Required action:
In the copy, keep the lines from the first line of the material below through the line containing "Choke Points (69, 802)" exactly as they are, and include no pictures.

-------- Source records --------

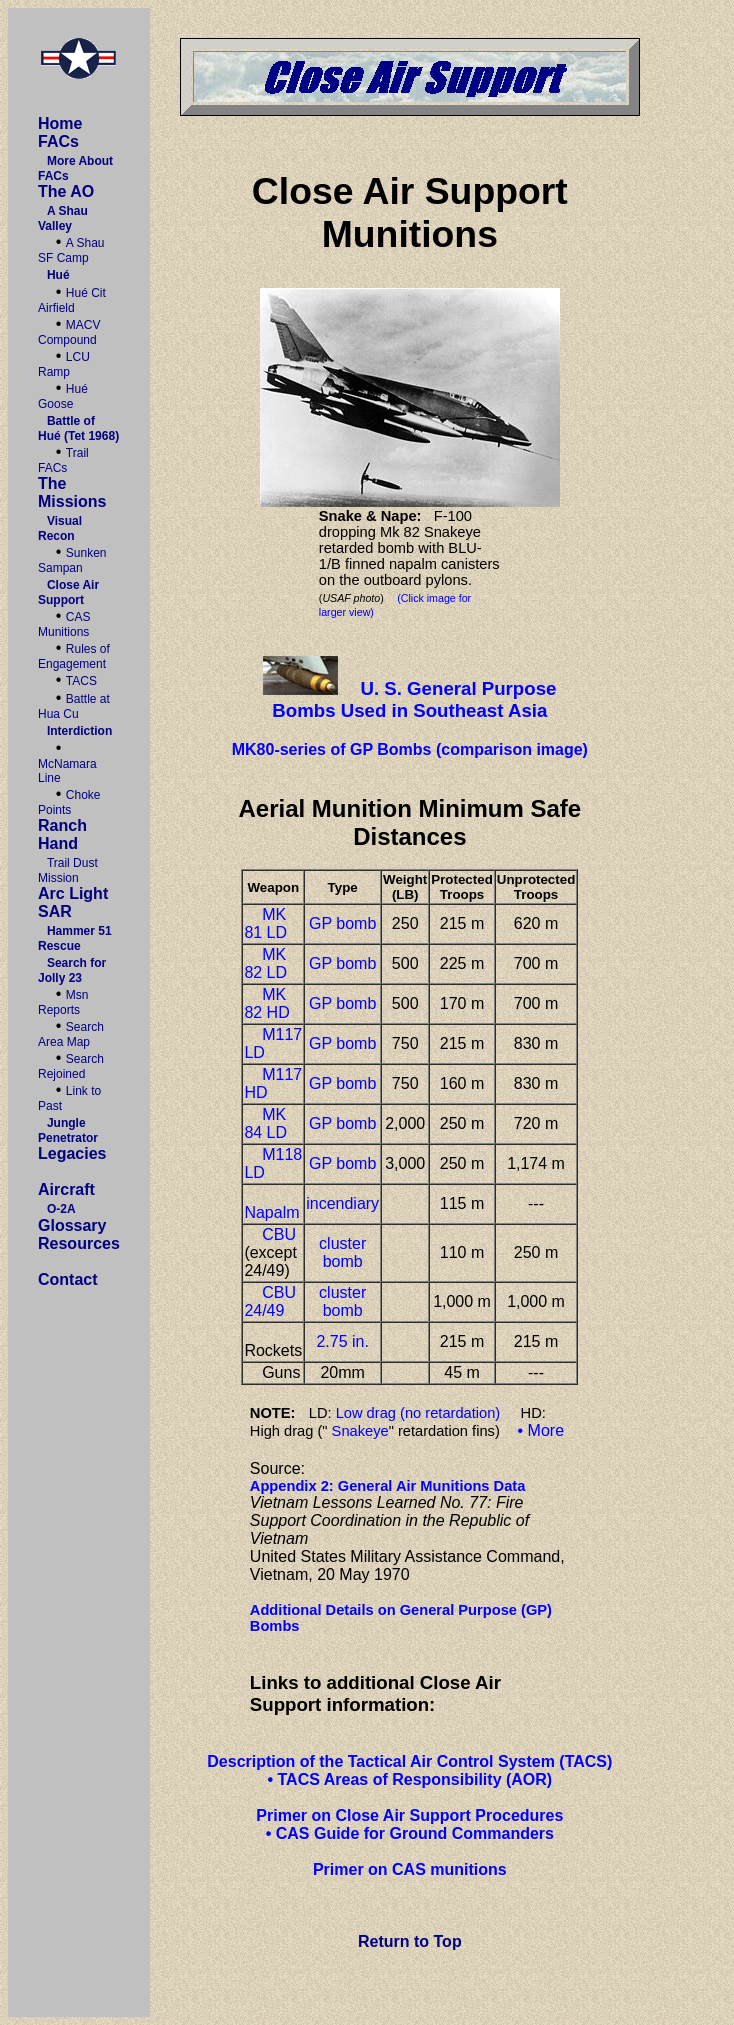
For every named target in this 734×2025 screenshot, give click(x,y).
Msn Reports (63, 1002)
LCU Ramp (64, 364)
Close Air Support (68, 592)
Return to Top (410, 1941)
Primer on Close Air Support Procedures (409, 1815)
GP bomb (342, 923)
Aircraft (66, 1189)
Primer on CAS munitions (410, 1869)
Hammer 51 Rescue (75, 938)
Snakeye (360, 1431)
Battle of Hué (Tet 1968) (78, 428)
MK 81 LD (265, 923)
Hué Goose (63, 396)
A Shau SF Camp (71, 250)
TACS (81, 681)
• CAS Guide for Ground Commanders (410, 1833)
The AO (66, 191)
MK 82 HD (266, 1003)
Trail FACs (63, 460)
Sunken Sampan (72, 560)
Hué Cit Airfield (72, 300)
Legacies (72, 1153)
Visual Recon (60, 528)
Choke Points (69, 802)
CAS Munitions (64, 624)
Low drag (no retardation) (418, 1413)
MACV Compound (69, 332)
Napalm (271, 1212)
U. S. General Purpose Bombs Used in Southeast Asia (414, 699)
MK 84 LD (265, 1123)
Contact (68, 1279)
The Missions (72, 492)
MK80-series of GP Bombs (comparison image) (410, 749)
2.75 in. (342, 1341)
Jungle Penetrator (68, 1130)
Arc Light (73, 893)
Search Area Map (71, 1034)
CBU (279, 1234)
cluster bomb (342, 1252)
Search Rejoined (71, 1066)
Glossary (72, 1225)
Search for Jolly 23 (72, 970)
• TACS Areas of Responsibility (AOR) (409, 1779)
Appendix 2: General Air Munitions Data (388, 1486)
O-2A (61, 1209)
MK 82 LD (265, 963)
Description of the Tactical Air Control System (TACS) (409, 1761)
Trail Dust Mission (68, 870)
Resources (79, 1243)
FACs (58, 141)
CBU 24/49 (270, 1301)
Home (60, 123)
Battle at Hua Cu (74, 706)
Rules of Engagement (74, 656)
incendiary (342, 1203)
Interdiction (79, 731)
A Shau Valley (63, 218)
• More (541, 1430)
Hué (58, 275)
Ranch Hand (62, 834)
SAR (55, 911)
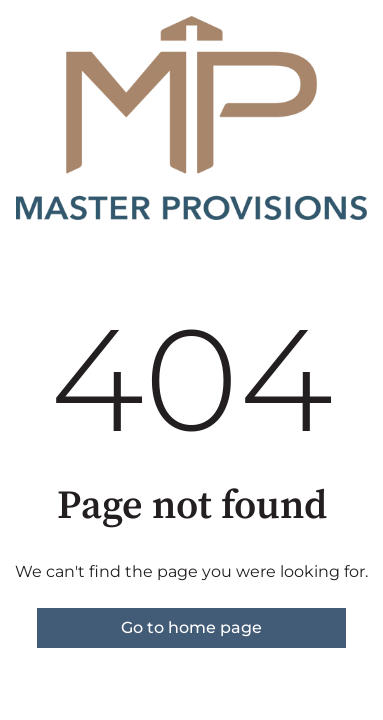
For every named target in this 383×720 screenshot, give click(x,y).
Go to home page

--------

Task solution:
For every named target in this 734×2025 screenshot, give click(x,y).
Msn Reports (63, 1002)
LCU Ramp (64, 364)
Close Air Support (68, 592)
Return to Top (410, 1941)
Primer on Close Air Support Procedures (409, 1815)
GP bomb (342, 923)
Aircraft (66, 1189)
Primer on CAS munitions (410, 1869)
Hammer 51 Rescue (75, 938)
Snakeye (360, 1431)
Battle of Hué (Tet 1968) (78, 428)
MK 81 LD (265, 923)
Hué Goose (63, 396)
A Shau SF Camp (71, 250)
TACS (81, 681)
• CAS Guide for Ground Commanders (410, 1833)
The AO (66, 191)
MK 82 HD (266, 1003)
Trail FACs (63, 460)
Sunken Sampan (72, 560)
Hué Cit Airfield (72, 300)
Legacies (72, 1153)
Visual Recon (60, 528)
Choke Points (69, 802)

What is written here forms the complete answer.